Dias 1-4, 5-8 de Novembro Kazimierz, como você fez isso?!

- Temos aparência de mortal e sentimo-nos assim. Tive essa impressão, principalmente devido ao peso da bicicleta e da bagagem, que somos uma independente de inquérito regimento Divisão Blindada Desert do marechal Rommel – disse Piotr Sudol, um dos participantes no afrykanowaka.pl expedição.

– O deserto sacará todo de vocês – a trabalhadora de Geofísica de Cracóvia, que deu aos ciclistas o acolhimento, tenha cumprido com a despedida oferecendo um almoço rápido.
Finalmente começaram. Não há como voltar atrás. A tarde, 8 de Novembro, deixou Trípoli a partir do passos do grande odisséia de Kazimierz Nowak.
– Ficavamos aqui por alguns dias, tendo o cuidado de milhões de casos: uma placa comemorativa do Nowak, um telemóvel local, uma reunião dedicada à popularização dos serviços sociais e gurus de nossos compatriotas, conselheiro da embaixada, tirar dinheiro em caixas eletrônicos para pagamento a sanguinária agência de turismo, fotos, vídeos, entrevistas, reportagens de rádio, complementando equipamentos. Em uma palavra: uma loucura – relata Piotr Sudol.
Apenas um dia antes os polacos estão sentados na unica loja de livros velhos em Líbia, perto da antiga Praça Italia, um lugar que se chamou assim em tempos de Nowak e o colonialismo italiano. Seu proprietário, Elbakhabakhi Mohammed Ali esta a escutar um conto sobre ciclista pré-guerra. Fascinado pela a história, antiquário permite pendurar em sua loja uma placa memorial que comemora a viagem do polaco. Sua coordenadas geográficas: N 32 ° 53,564 ‘, W 13 ° 10,871′.
A conversa parece muito pior em uma agência de viagens que cuide a expedição. O Tuareg, de fisionomia do hipopótamo, esta a gritar e jogar os papéis. Na uma forma teatral prova explicar que … andar de bicicleta para a Líbia não podem, e como você podem, será um preço enorme. Ao fim a agência vai enviar através do deserto com os ciclistas um carro obrigatório, e pelo serviço tira € 3000 e duas vezes mais de dinares. Finalmente, o Tuareg dá o aperto de mão aos ciclistas, dando-lhes uma passagem a Sahara. Em Trípoli, os três polacos três junta-se Elfadel – o líbio e o guia da expedição através do Sahara.
– Estamos preocupados um pouco por ele – dizem os rapazes. Elfadel durante a primeira fase parou 5 vezes e 4 vezes tomou uma decisão drástica para continuar. 4 vezes o vomitou. Ao final, 20 km da linha de chegada mudou para o carro com a sua bici. Pareceu muito cansado.
– Hoje viajamos os primeiros 60 quilômetros – diz Piotr. – Ainda mil vezes a mesma distância e estamos no ponto. Kazimierz, como você fez isso?! Quem ou o que lhe deu a força e motivação para um percurso tão gigantesco?! Durante os próximos 725 dias os participantes afrykinowaka.pl excurção vão tentar compreendê-lo. Ao fim da viagem ainda – uma ninharia! – 39 940 quilômetros!

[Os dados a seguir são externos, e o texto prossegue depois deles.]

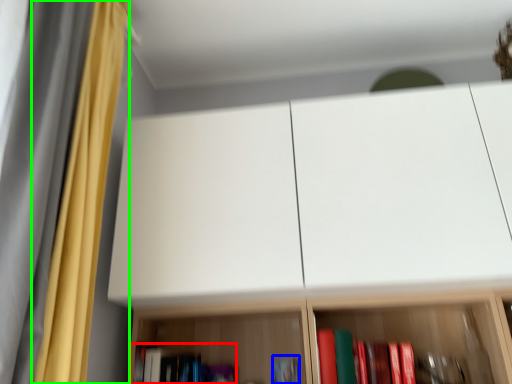 Question: Estimate the real-world distances between objects in this image. Which object is closer to book (highlighted by a red box), book (highlighted by a blue box) or curtain (highlighted by a green box)?

Choices:
 (A) book
 (B) curtain

Answer: (A) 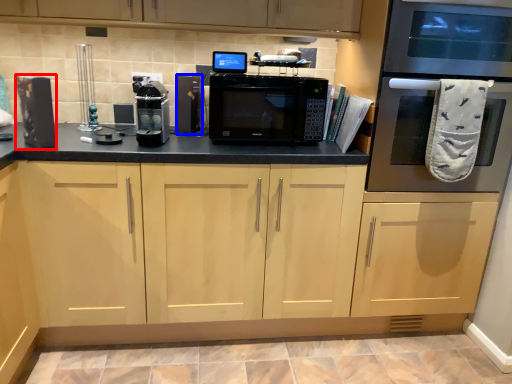 Question: Among these objects, which one is nearest to the camera, appliance (highlighted by a red box) or appliance (highlighted by a blue box)?

Choices:
 (A) appliance
 (B) appliance

Answer: (A) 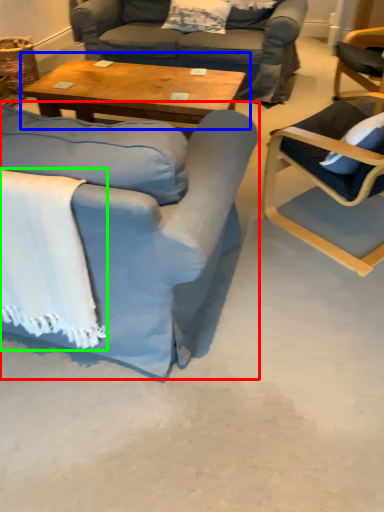 Question: Estimate the real-world distances between objects in this image. Which object is farther from chair (highlighted by a red box), coffee table (highlighted by a blue box) or blanket (highlighted by a green box)?

Choices:
 (A) coffee table
 (B) blanket

Answer: (A) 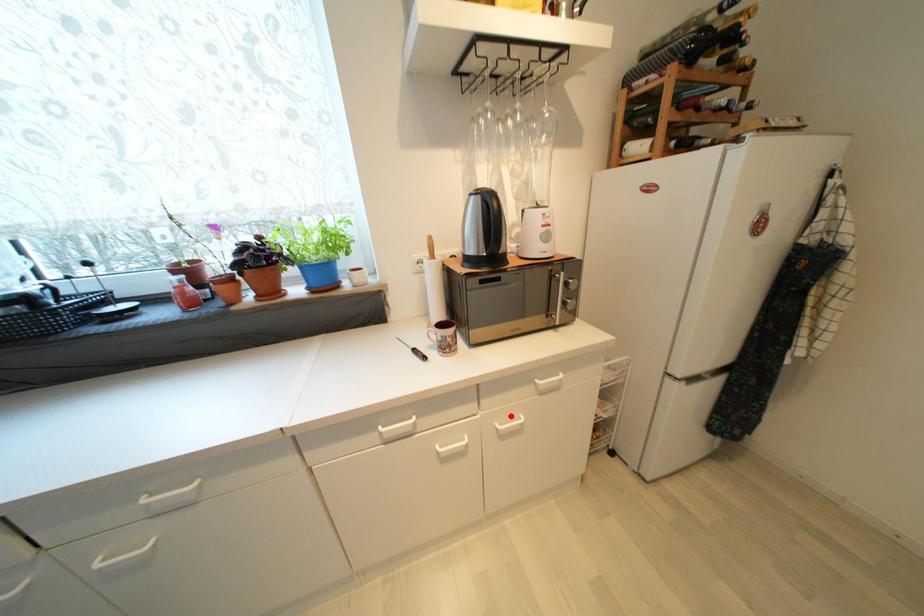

Dias 5-13 – 9-17 de novembro
Tinta de areia do deserto

Quanto mais ao sul, menos os caminhos da civilização. Os encostos e as claras linhas divisórias entre as pistas desaparecem. Líbia rica cada vez dá mais lugar ao deserto.

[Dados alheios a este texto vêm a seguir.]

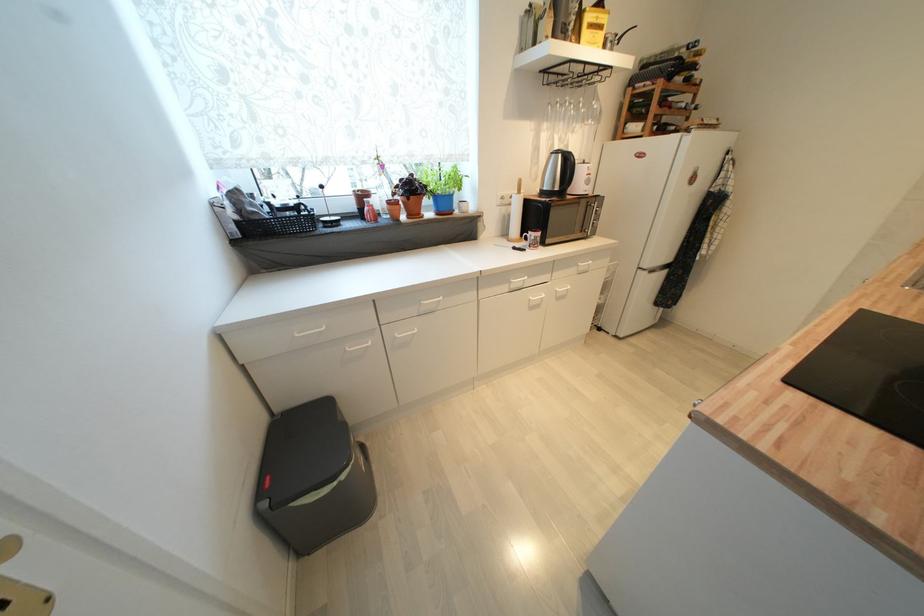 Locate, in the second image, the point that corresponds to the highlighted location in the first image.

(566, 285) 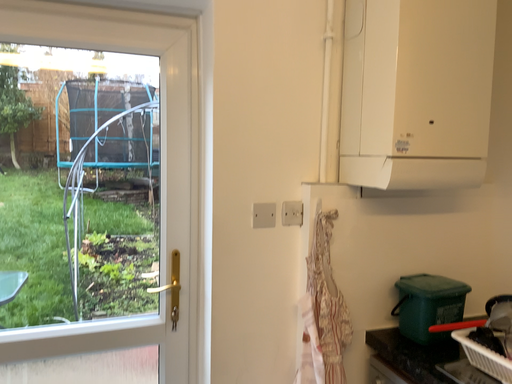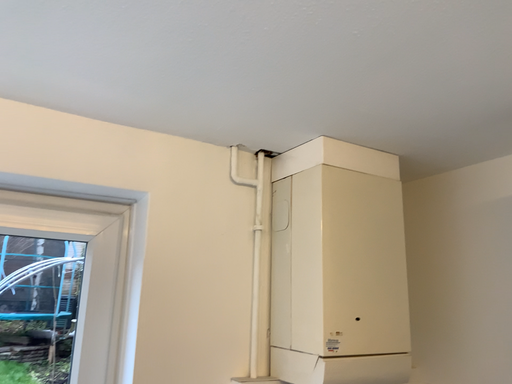 Question: How did the camera likely rotate when shooting the video?

Choices:
 (A) rotated upward
 (B) rotated downward

Answer: (A)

Um espaço é deslumbrante. Na sua vida nunca tinham visto um horizonte tão vasto. Paisagem como do Planeta Vermelho. Os membros da expedição  dos passos de Kazimierz Nowak estão a atravessar de montanha Nafusa, como um arco, estendendo-se desde a Tunísia. Seu ponto mais alto é 837 metros acima do nível do mar, os ciclistas entram pouco menor – a 788 m.
Sopra imenso. Assim que nos momentos e difícil até manter a actual direcção de viagem. Outros ciclistas não encontras aqui. Os motoristas de caminhão, acelerando perigosamente, estão a sorrir a ver os estranhos nas bicicletas  e os passageiros de carros estão a tirar fotografias pelas janelas abertas.
Nas ruínas da cidade berbere no Yafran convenceram-se que alguem ja foi lá de bici: encontram a bicicleta coberta de ferrugem com os dois … guidões.
As condições rigorosas – alojamento na areia seca e rachada – mas simpáticas por causa da disposição dos nativos. Tal como o Sudão, o senhorio dum dos oásis, que chegou para os polacos de burro com uma cabrinha para o jantar.
– Quando a noite aproxima faço a fogueira alegre dos arbustos espinhosos que cheira bem – os polacos estão a ler em voz alta uma carta para a esposa de Nowak. Mostrando inúmeras fotografias convertem os líbios na “religião do Nowak”.
O Fadel desenrosca-se lentamente. O dia 11 de Novembro é para comemorar. Na véspera de seu aniversário, pela primeira vez atravessa toda a etapa do dia.
– Líbia nos surpreendeu muito. As pessoas são agradáveis. Hospitaleiros e gostam de ajudar. Os líbios são culturalmente mais próximos dos europeus do que para os outros habitantes do continente Áfricano. Paradoxalmente, parece que o socialismo e a ditatura do Kaddafi fez ao país bem, pelo menos no contexto de outros países Africano – nota Piotr Sudol quando passa boas estradas e aldeias cheias de gente elegante e lojas bem abastecidas.
Cidades surpreendem com a sua riqueza e deserto com as suas paisagens. Por um momento, é como na Austrália, com areia vermelha e brilhante e pequenos arbustos verdes. Depois de um tempo, assim como a pradaria ocidental. Cada vez mais, o vento esculpe a areia, formando-o em linhas de ondas inquietas.
Na sexta-feira, 140 quilômetros a passagem a Sinawan. 7 horas em um ciclo fatigante, que, juntamente com a bagagem concluído pesa 50 kg.
Descidas longaaas e acessos ainda mais longaaaaaas. Lutam com eles bem como os ciclistas profissionais. Quanto mais ao sul, menos o caminho da civilização. Os encostos e as claras linhas divisórias entre as pistas desaparecem.
O deserto tem todas as facilidades para se livrar de hóspedes indesejados. Como o Nowak, com humildade e sabedoria vão para Gadames, a cidade chamada “Portão do Sahara”.
– É bonito oási de 30 mil habitantes no deserto – diz depois da sua chegada  Piotr Sudol. – Há cheio de construções como dos contos “As Mil e uma Noites”, em cores maravilhosas, nas pequenas ruezinhas. Sento-me ao lado da unica fonte na cidade, na minha frente – palma, uma visão idílica.
Os Tuaregos graves estão a andar entre os polacos. Secretamentes em vista primeiro, em um contato mais próximo parecem ser extremamente amigáveis.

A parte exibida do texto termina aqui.